• **Your objective**
Consider the data that follows and state how many lines contain the string "Forms", using the number alone.

Bounding box prediction data
☆ ☆ ☆ ☆ ☆

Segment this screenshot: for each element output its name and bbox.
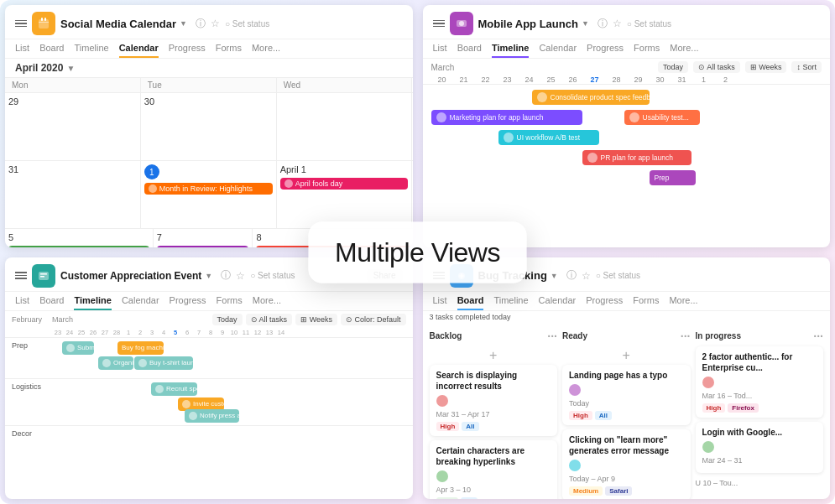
completed-banner: 3 tasks completed today: [423, 311, 831, 325]
tl-bar-ui-ab[interactable]: UI workflow A/B test: [498, 130, 599, 145]
tl-bar-row-2: Marketing plan for app launch Usability …: [423, 110, 831, 128]
hamburger-icon[interactable]: [15, 20, 27, 28]
social-media-calendar-panel: Social Media Calendar ▼ ⓘ ☆ ○ Set status…: [5, 5, 413, 247]
tab-calendar-bug[interactable]: Calendar: [539, 295, 577, 310]
tab-list-tl[interactable]: List: [433, 43, 447, 58]
svg-point-5: [459, 21, 464, 26]
bar-fog-machine[interactable]: Buy fog machine: [117, 341, 164, 355]
today-btn-cust[interactable]: Today: [212, 314, 243, 325]
tl-bar-marketing[interactable]: Marketing plan for app launch: [431, 110, 582, 125]
calendar-month: April 2020 ▼: [5, 59, 413, 77]
tl-bar-consolidate[interactable]: Consolidate product spec feedback: [532, 90, 650, 105]
card-hyperlinks[interactable]: Certain characters are breaking hyperlin…: [430, 440, 558, 500]
all-tasks-btn[interactable]: ⊙ All tasks: [693, 61, 740, 73]
star-icon: ☆: [211, 18, 220, 29]
ready-add[interactable]: +: [562, 346, 691, 365]
tab-list-bug[interactable]: List: [433, 295, 447, 310]
day-mon: Mon: [5, 78, 141, 92]
header-icons-calendar: ⓘ ☆ ○ Set status: [196, 17, 269, 31]
tab-progress-bug[interactable]: Progress: [586, 295, 623, 310]
weeks-btn-cust[interactable]: ⊞ Weeks: [295, 314, 337, 325]
bar-notify-press[interactable]: Notify press about event: [185, 409, 239, 423]
tab-progress-tl[interactable]: Progress: [587, 43, 624, 58]
sort-btn[interactable]: ↕ Sort: [791, 61, 822, 73]
event-april-fools[interactable]: April fools day: [280, 178, 409, 190]
tl-bar-prep[interactable]: Prep: [650, 170, 696, 185]
svg-rect-7: [40, 273, 47, 275]
ready-dots[interactable]: ···: [681, 330, 691, 343]
tab-more-tl[interactable]: More...: [670, 43, 698, 58]
backlog-dots[interactable]: ···: [547, 330, 557, 343]
event-month-review[interactable]: Month in Review: Highlights: [144, 183, 273, 195]
cal-day-end: [277, 93, 413, 160]
bar-submit-grant[interactable]: Submit grant: [62, 341, 94, 355]
card-search-incorrect[interactable]: Search is displaying incorrect results M…: [430, 365, 558, 436]
tab-more-bug[interactable]: More...: [669, 295, 697, 310]
tab-list-cust[interactable]: List: [15, 295, 29, 310]
inprogress-dots[interactable]: ···: [813, 330, 823, 343]
tab-timeline-cal[interactable]: Timeline: [74, 43, 108, 58]
weeks-btn[interactable]: ⊞ Weeks: [745, 61, 787, 73]
backlog-add[interactable]: +: [430, 346, 558, 365]
bar-organize-food[interactable]: Organize food: [98, 356, 133, 370]
board-col-inprogress: In progress ··· 2 factor authentic... fo…: [696, 328, 824, 500]
tab-timeline-bug[interactable]: Timeline: [493, 295, 528, 310]
card-login-google[interactable]: Login with Google... Mar 24 – 31: [696, 422, 824, 473]
nav-tabs-cust: List Board Timeline Calendar Progress Fo…: [5, 292, 413, 311]
bar-recruit-speakers[interactable]: Recruit speakers: [151, 382, 197, 396]
card-learn-more[interactable]: Clicking on "learn more" generates error…: [562, 429, 691, 500]
hamburger-icon-tl[interactable]: [433, 20, 445, 28]
panel-header-calendar: Social Media Calendar ▼ ⓘ ☆ ○ Set status: [5, 5, 413, 39]
set-status-tl[interactable]: ○ Set status: [627, 19, 671, 29]
main-container: Social Media Calendar ▼ ⓘ ☆ ○ Set status…: [0, 0, 835, 504]
nav-tabs-calendar: List Board Timeline Calendar Progress Fo…: [5, 39, 413, 59]
month-labels-cust: February March: [12, 315, 73, 324]
tab-forms-tl[interactable]: Forms: [634, 43, 660, 58]
bar-tshirt[interactable]: Buy t-shirt launching device: [134, 356, 193, 370]
tl-bar-pr[interactable]: PR plan for app launch: [582, 150, 691, 165]
decor-label: Decor: [5, 426, 52, 441]
tab-progress-cal[interactable]: Progress: [169, 43, 206, 58]
event-employee-highlight[interactable]: Monthly Employee Highlight: Wendy Xao: [8, 246, 149, 247]
tab-forms-cal[interactable]: Forms: [216, 43, 242, 58]
tab-forms-cust[interactable]: Forms: [217, 295, 243, 310]
inprogress-header: In progress ···: [696, 328, 824, 346]
tab-more-cust[interactable]: More...: [253, 295, 281, 310]
month-feb: February: [12, 315, 42, 324]
tl-bar-usability[interactable]: Usability test...: [624, 110, 700, 125]
set-status-bug[interactable]: ○ Set status: [596, 271, 640, 280]
header-icons-tl: ⓘ ☆ ○ Set status: [598, 17, 671, 31]
decor-row: Decor: [5, 426, 413, 446]
alltasks-btn-cust[interactable]: ⊙ All tasks: [246, 314, 293, 325]
tag-high3: High: [702, 403, 726, 413]
tab-board-cust[interactable]: Board: [39, 295, 64, 310]
tab-progress-cust[interactable]: Progress: [170, 295, 206, 310]
tab-calendar-cust[interactable]: Calendar: [122, 295, 159, 310]
today-btn[interactable]: Today: [658, 61, 688, 73]
calendar-week2: 31 1 Month in Review: Highlights April 1…: [5, 160, 413, 228]
prep-row: Prep Submit grant Buy fog machine Organi…: [5, 338, 413, 378]
calendar-day-headers: Mon Tue Wed: [5, 77, 413, 92]
event-teamwork[interactable]: #Teamwork highlights: [157, 246, 249, 247]
tab-calendar-cal[interactable]: Calendar: [119, 43, 159, 58]
hamburger-icon-cust[interactable]: [15, 272, 27, 279]
tab-board-bug[interactable]: Board: [457, 295, 484, 310]
tab-timeline-tl[interactable]: Timeline: [492, 43, 529, 58]
tab-board-cal[interactable]: Board: [39, 43, 64, 58]
set-status-cust[interactable]: ○ Set status: [250, 271, 295, 280]
tag-firefox: Firefox: [728, 403, 759, 413]
tab-list-cal[interactable]: List: [15, 43, 29, 58]
card-landing-typo[interactable]: Landing page has a typo Today High All: [562, 365, 691, 425]
card-2factor[interactable]: 2 factor authentic... for Enterprise cu.…: [696, 346, 824, 418]
tab-board-tl[interactable]: Board: [457, 43, 482, 58]
tl-bar-row-5: Prep: [423, 170, 831, 189]
tab-timeline-cust[interactable]: Timeline: [74, 295, 111, 310]
tab-calendar-tl[interactable]: Calendar: [539, 43, 577, 58]
set-status-calendar[interactable]: ○ Set status: [225, 19, 269, 29]
tag-high2: High: [569, 411, 592, 420]
color-btn-cust[interactable]: ⊙ Color: Default: [341, 314, 406, 325]
nav-tabs-bug: List Board Timeline Calendar Progress Fo…: [423, 292, 831, 311]
nav-tabs-tl: List Board Timeline Calendar Progress Fo…: [423, 39, 831, 59]
tab-forms-bug[interactable]: Forms: [633, 295, 659, 310]
tab-more-cal[interactable]: More...: [252, 43, 280, 58]
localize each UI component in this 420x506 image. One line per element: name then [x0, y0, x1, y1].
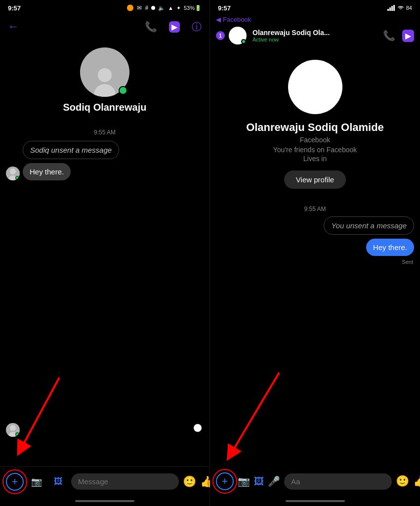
- hash-icon: #: [145, 4, 148, 11]
- left-status-bar: 9:57 🟠 ✉ # 🔈 ▲ ✦ 53%🔋: [0, 0, 210, 16]
- right-phone-icon[interactable]: 📞: [383, 30, 395, 42]
- left-panel: 9:57 🟠 ✉ # 🔈 ▲ ✦ 53%🔋 ← 📞 ▶ ⓘ: [0, 0, 210, 506]
- right-battery: 84: [406, 5, 412, 11]
- right-contact-name: Olanrewaju Sodiq Ola...: [252, 29, 375, 37]
- right-friends-text: You're friends on Facebook: [273, 146, 357, 154]
- right-image-button[interactable]: 🖼: [254, 476, 264, 487]
- svg-line-0: [21, 378, 59, 449]
- left-chat-area: 9:55 AM Sodiq unsent a message Hey there…: [0, 121, 210, 466]
- left-image-button[interactable]: 🖼: [49, 473, 67, 491]
- left-status-time: 9:57: [8, 4, 21, 12]
- left-unsent-bubble: Sodiq unsent a message: [23, 141, 119, 159]
- right-mic-button[interactable]: 🎤: [268, 475, 280, 487]
- back-chevron-icon: ◀: [216, 16, 221, 23]
- left-profile-section: Sodiq Olanrewaju: [0, 38, 210, 121]
- left-status-icons: 🟠 ✉ # 🔈 ▲ ✦ 53%🔋: [126, 4, 202, 11]
- battery-icon: 53%🔋: [184, 5, 202, 11]
- right-platform: Facebook: [300, 136, 330, 144]
- left-msg-avatar: [6, 167, 20, 180]
- left-bottom-avatar: [6, 423, 20, 437]
- right-panel: 9:57 84 ◀ Facebook 1: [210, 0, 420, 506]
- left-plus-button[interactable]: +: [6, 473, 24, 491]
- left-profile-name: Sodiq Olanrewaju: [63, 102, 147, 113]
- phone-icon[interactable]: 📞: [145, 21, 157, 33]
- right-input-bar: + 📷 🖼 🎤 🙂 👍: [210, 466, 420, 496]
- right-unsent-bubble: You unsent a message: [324, 216, 414, 235]
- right-large-avatar: [288, 60, 342, 114]
- status-dot: [151, 6, 155, 10]
- left-hey-row: Hey there.: [0, 162, 210, 181]
- left-home-bar: [75, 500, 134, 502]
- right-contact-avatar-wrapper: [229, 27, 247, 44]
- signal-icon: [387, 5, 395, 11]
- view-profile-button[interactable]: View profile: [284, 170, 346, 189]
- right-chat-area: 9:55 AM You unsent a message Hey there. …: [210, 201, 420, 466]
- right-home-indicator: [210, 496, 420, 506]
- right-contact-info: Olanrewaju Sodiq Ola... Active now: [252, 29, 375, 42]
- right-status-icons: 84: [387, 5, 412, 11]
- right-thumb-button[interactable]: 👍: [413, 475, 420, 488]
- svg-rect-3: [391, 6, 393, 11]
- svg-rect-4: [393, 5, 395, 11]
- left-hey-bubble: Hey there.: [23, 163, 71, 180]
- video-icon[interactable]: ▶: [169, 21, 180, 33]
- right-message-input[interactable]: [284, 473, 392, 490]
- unread-indicator: [194, 424, 202, 432]
- right-video-icon[interactable]: ▶: [402, 30, 414, 42]
- left-unsent-row: Sodiq unsent a message: [0, 140, 210, 160]
- right-status-bar: 9:57 84: [210, 0, 420, 16]
- right-hey-bubble: Hey there.: [366, 239, 414, 256]
- svg-rect-1: [387, 9, 389, 11]
- right-lives-text: Lives in: [303, 155, 327, 163]
- right-sent-label: Sent: [210, 259, 413, 265]
- right-emoji-button[interactable]: 🙂: [396, 475, 409, 488]
- red-arrow-annotation: [0, 368, 99, 466]
- right-red-arrow-annotation: [210, 363, 319, 466]
- right-online-dot: [241, 39, 246, 44]
- facebook-back[interactable]: ◀ Facebook: [210, 16, 420, 23]
- right-unsent-row: You unsent a message: [210, 215, 420, 236]
- right-top-nav: 1 Olanrewaju Sodiq Ola... Active now 📞 ▶: [210, 23, 420, 48]
- left-emoji-button[interactable]: 🙂: [183, 475, 196, 488]
- left-input-bar: + 📷 🖼 🙂 👍: [0, 466, 210, 496]
- right-active-status: Active now: [252, 37, 375, 42]
- email-icon: ✉: [137, 4, 142, 11]
- svg-line-5: [231, 373, 279, 454]
- bluetooth-icon: ✦: [176, 5, 181, 11]
- info-icon[interactable]: ⓘ: [192, 20, 202, 34]
- right-hey-row: Hey there.: [210, 238, 420, 257]
- left-camera-button[interactable]: 📷: [28, 473, 45, 491]
- right-full-name: Olanrewaju Sodiq Olamide: [246, 121, 384, 134]
- right-camera-button[interactable]: 📷: [238, 475, 250, 487]
- notification-badge: 1: [216, 31, 225, 40]
- messenger-icon: 🟠: [126, 4, 134, 11]
- left-online-dot: [119, 86, 127, 95]
- right-plus-button[interactable]: +: [216, 472, 234, 490]
- volume-icon: 🔈: [158, 5, 165, 11]
- right-home-bar: [286, 500, 345, 502]
- right-status-time: 9:57: [218, 4, 231, 12]
- wifi-icon: ▲: [168, 5, 173, 11]
- left-timestamp: 9:55 AM: [0, 129, 210, 136]
- wifi-icon: [397, 5, 404, 11]
- left-avatar-wrapper: [80, 47, 129, 97]
- svg-rect-2: [389, 7, 391, 11]
- right-profile-card: Olanrewaju Sodiq Olamide Facebook You're…: [210, 48, 420, 201]
- right-timestamp: 9:55 AM: [210, 206, 420, 212]
- left-message-input[interactable]: [71, 473, 179, 490]
- back-arrow-icon[interactable]: ←: [8, 20, 19, 33]
- left-top-nav: ← 📞 ▶ ⓘ: [0, 16, 210, 38]
- back-label: Facebook: [223, 16, 251, 23]
- left-home-indicator: [0, 496, 210, 506]
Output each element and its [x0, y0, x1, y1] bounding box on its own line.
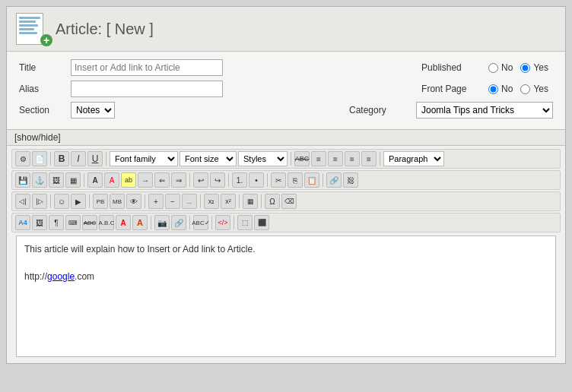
- frontpage-yes-radio[interactable]: [520, 84, 530, 94]
- frontpage-row: Front Page No Yes: [421, 84, 553, 94]
- tb-sub-btn[interactable]: x₂: [204, 194, 219, 209]
- tb-align-left-btn[interactable]: ≡: [311, 151, 326, 166]
- tb-ltr-btn[interactable]: ◁|: [15, 194, 30, 209]
- tb-redo-btn[interactable]: ↪: [210, 172, 225, 188]
- editor-content[interactable]: This article will explain how to Insert …: [16, 236, 556, 357]
- tb-save-btn[interactable]: 💾: [15, 172, 30, 188]
- tb-fontcolor2-btn[interactable]: A: [116, 215, 131, 230]
- tb-sep-1: [50, 152, 51, 166]
- tb-color-btn[interactable]: A: [104, 172, 119, 188]
- frontpage-no-label: No: [501, 84, 513, 94]
- tb-image-btn[interactable]: 🖼: [49, 172, 64, 188]
- tb-count-btn[interactable]: ⌨: [65, 215, 81, 230]
- add-badge-icon: +: [40, 34, 52, 46]
- tb-ol-btn[interactable]: 1.: [232, 172, 247, 188]
- tb-sup-btn[interactable]: x²: [221, 194, 236, 209]
- tb-ul-btn[interactable]: •: [249, 172, 264, 188]
- tb-img2-btn[interactable]: 🖼: [32, 215, 47, 230]
- tb-table-btn[interactable]: ▦: [65, 172, 81, 188]
- category-row: Category Joomla Tips and Tricks: [349, 102, 553, 119]
- tb-align-justify-btn[interactable]: ≡: [361, 151, 377, 166]
- title-input[interactable]: [71, 59, 223, 76]
- tb-sep-6: [189, 173, 190, 187]
- article-icon: +: [16, 13, 48, 45]
- tb-sep-3: [291, 152, 291, 166]
- tb-italic-btn[interactable]: I: [71, 151, 86, 166]
- tb-new-doc-btn[interactable]: 📄: [32, 151, 47, 166]
- tb-arrow-btn[interactable]: →: [138, 172, 153, 188]
- tb-a4-btn[interactable]: A4: [15, 215, 30, 230]
- alias-label: Alias: [19, 84, 65, 94]
- styles-select[interactable]: Styles: [238, 151, 288, 166]
- tb-minus-btn[interactable]: −: [165, 194, 180, 209]
- tb-bold2-btn[interactable]: A: [87, 172, 103, 188]
- tb-sep-18: [211, 216, 212, 229]
- section-label: Section: [19, 105, 65, 115]
- category-select[interactable]: Joomla Tips and Tricks: [416, 102, 553, 119]
- paragraph-select[interactable]: Paragraph: [383, 151, 444, 166]
- section-select[interactable]: Notes: [71, 102, 115, 119]
- tb-plugin-btn[interactable]: ⚙: [15, 151, 30, 166]
- alias-input[interactable]: [71, 81, 223, 97]
- tb-box1-btn[interactable]: ⬚: [237, 215, 253, 230]
- tb-copy-btn[interactable]: ⎘: [288, 172, 303, 188]
- tb-photo-btn[interactable]: 📷: [154, 215, 170, 230]
- published-yes-radio[interactable]: [520, 63, 530, 73]
- toolbar-row-2: 💾 ⚓ 🖼 ▦ A A ab → ⇐ ⇒ ↩ ↪ 1. • ✂ ⎘: [11, 170, 561, 190]
- tb-sep-12: [145, 194, 145, 208]
- published-radio-group: No Yes: [488, 62, 553, 73]
- tb-underline-btn[interactable]: U: [87, 151, 103, 166]
- tb-dot-btn[interactable]: ...: [182, 194, 197, 209]
- tb-bold-btn[interactable]: B: [54, 151, 69, 166]
- tb-sep-7: [228, 173, 229, 187]
- tb-undo-btn[interactable]: ↩: [193, 172, 208, 188]
- title-label: Title: [19, 62, 65, 73]
- tb-strikethrough-btn[interactable]: ABC: [294, 151, 310, 166]
- tb-para-btn[interactable]: ¶: [49, 215, 64, 230]
- tb-abcstrike-btn[interactable]: ABC: [82, 215, 97, 230]
- tb-anchor-btn[interactable]: ⚓: [32, 172, 47, 188]
- toolbar-row-1: ⚙ 📄 B I U Font family Font size Styles: [11, 149, 561, 169]
- showhide-label[interactable]: [show/hide]: [14, 132, 61, 143]
- frontpage-no-radio[interactable]: [488, 84, 498, 94]
- tb-preview-btn[interactable]: 👁: [126, 194, 141, 209]
- tb-paste-btn[interactable]: 📋: [304, 172, 319, 188]
- tb-link-btn[interactable]: 🔗: [326, 172, 342, 188]
- tb-fontsize2-btn[interactable]: A: [132, 215, 148, 230]
- showhide-bar[interactable]: [show/hide]: [7, 130, 565, 146]
- tb-sep-4: [380, 152, 380, 166]
- category-section: Category Joomla Tips and Tricks: [349, 102, 553, 119]
- tb-media-btn[interactable]: ▶: [71, 194, 86, 209]
- font-family-select[interactable]: Font family: [110, 151, 178, 166]
- tb-box2-btn[interactable]: ⬛: [254, 215, 269, 230]
- tb-unlink-btn[interactable]: ⛓: [343, 172, 358, 188]
- tb-align-center-btn[interactable]: ≡: [328, 151, 343, 166]
- published-label: Published: [421, 62, 482, 73]
- tb-spellcheck-btn[interactable]: ABC✓: [193, 215, 208, 230]
- tb-sep-13: [200, 194, 201, 208]
- published-no-radio[interactable]: [488, 63, 498, 73]
- tb-cut-btn[interactable]: ✂: [271, 172, 286, 188]
- tb-source-btn[interactable]: </>: [215, 215, 230, 230]
- tb-abc2-btn[interactable]: ab: [121, 172, 136, 188]
- tb-pagebreak-btn[interactable]: PB: [93, 194, 108, 209]
- form-section: Title Published No Yes A: [7, 52, 565, 130]
- tb-smiley-btn[interactable]: ☺: [54, 194, 69, 209]
- alias-row: Alias Front Page No Yes: [19, 81, 553, 97]
- tb-table2-btn[interactable]: ▦: [243, 194, 258, 209]
- tb-morebreak-btn[interactable]: MB: [110, 194, 125, 209]
- tb-omega-btn[interactable]: Ω: [265, 194, 280, 209]
- tb-outdent-btn[interactable]: ⇐: [154, 172, 170, 188]
- font-size-select[interactable]: Font size: [180, 151, 237, 166]
- frontpage-radio-group: No Yes: [488, 84, 553, 94]
- tb-align-right-btn[interactable]: ≡: [345, 151, 360, 166]
- tb-sep-11: [89, 194, 90, 208]
- toolbar-row-3: ◁| |▷ ☺ ▶ PB MB 👁 + − ... x₂ x² ▦: [11, 191, 561, 211]
- tb-rtl-btn[interactable]: |▷: [32, 194, 47, 209]
- tb-sep-10: [50, 194, 51, 208]
- tb-indent-btn[interactable]: ⇒: [171, 172, 186, 188]
- tb-clean-btn[interactable]: ⌫: [281, 194, 297, 209]
- tb-link2-btn[interactable]: 🔗: [171, 215, 186, 230]
- tb-plus-btn[interactable]: +: [148, 194, 164, 209]
- tb-abc-upper-btn[interactable]: A.B.C: [99, 215, 114, 230]
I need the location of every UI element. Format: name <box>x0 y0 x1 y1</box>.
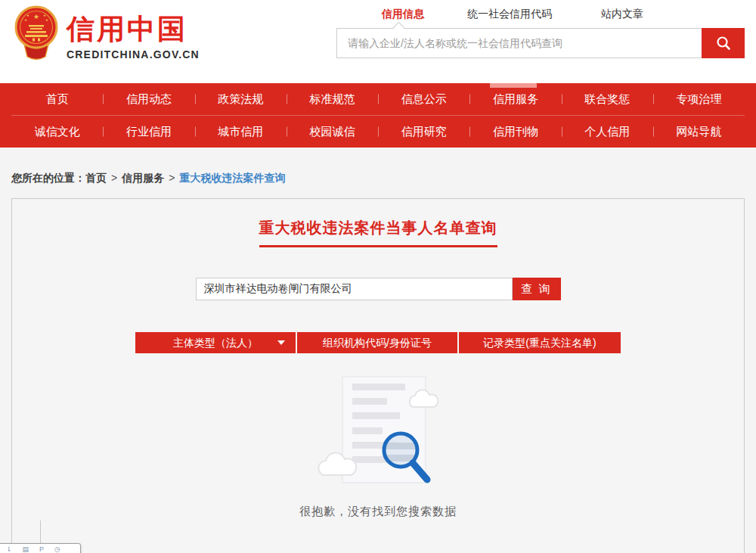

☆ ☆ ☆ ☆ ☆

• **Answer section**
4